* [DIRECTIONS FOR THIS TASK] Reproduce, please, the line that holds "AI CO-PILOT ТЗ" and all later lines through the end of the entries below, exactly; omit pictures.

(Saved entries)
****************

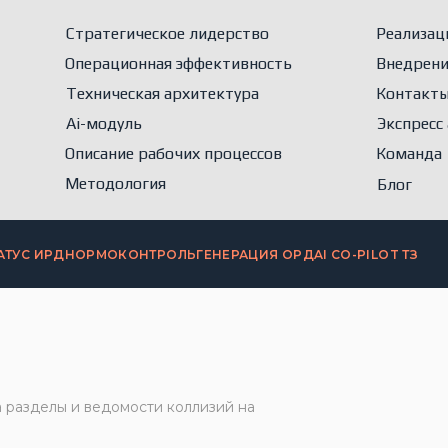
Стратегическое лидерство
Реализац
Операционная эффективность
Внедрени
Техническая архитектура
Контакт
Ai-модуль
Экспресс
Описание рабочих процессов
Команда
Методология
Блог
АТУС ИРД
НОРМОКОНТРОЛЬ
ГЕНЕРАЦИЯ ОРД
AI CO-PILOT ТЗ
 разделы и ведомости коллизий на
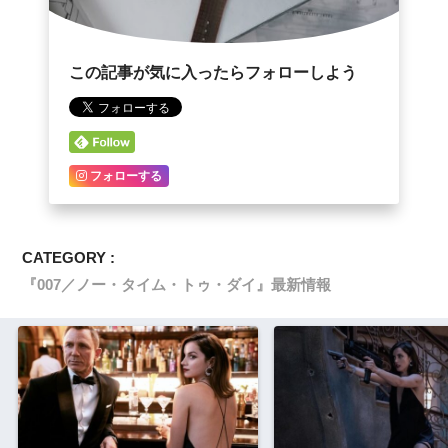
この記事が気に入ったらフォローしよう
フォローする
CATEGORY :
『007／ノー・タイム・トゥ・ダイ』最新情報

****************

* [PROBLEM SOLUTION]
AI CO-PILOT ТЗ
 разделы и ведомости коллизий на
この記事が気に入ったらフォローしよう
フォローする
CATEGORY :
『007／ノー・タイム・トゥ・ダイ』最新情報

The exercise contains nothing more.